In the Senegalese language Pulaar, “Debbo Galle” means a group of women who work together to improve their homes and their communities by raising incomes and expanding women’s access to business. The Bakel Horticulture Producers Union (BAKHPU) draw members from local Debbo Galle to make positive changes in their small community in Eastern Senegal, near the border with Mauritania. A remote location distant from major markets, BAKHPU and its women members were struggling with postharvest losses due to the inability to process fruits and vegetables and thereby increase their shelf life. BAKHPU members were producing 30 tons of vegetables, peppers, onions, and sweet potatoes, but would lose over 30% of the harvest due to poor processing and preserving techniques.

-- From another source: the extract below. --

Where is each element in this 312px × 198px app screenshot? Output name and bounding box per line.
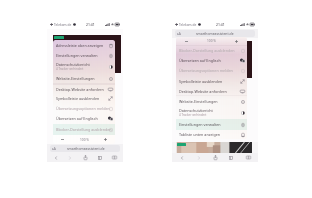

Seeking a new way to do business, the women sought help from American expert, Pamela Karg, through the West Africa Farmer-to-Farmer program in Senegal. Karg traveled to Senegal in February 2020 to train women fruit and vegetable producers how to best process their products while ensuring flavor, durability, and maintaining food safety. Karg worked hand-in-hand with local members of BAKHPU to demonstrate techniques such as sun drying, development of jams and jellies, and creation of new product lines for the market.Aita Ndao, secretary of a Debbo Galle, reflected on the impact of the training by discussing the group’s plan to develop new and unique products: “‘We continue to see spice advertising on TV and almost every week with a new product, but we are not interested anymore.’ We have learned to make our own spices for our families and our communities.’’ Now their plan, with the help of the Union, is to work with the local agriculture services to find the means to scale up and expand their business. Following Pamela Karg’s training with BAKHPU members, participants are sharing lessons learned throughout their cooperative. Women in Eastern Senegal are learning from one another, growing their businesses, and building stronger communities.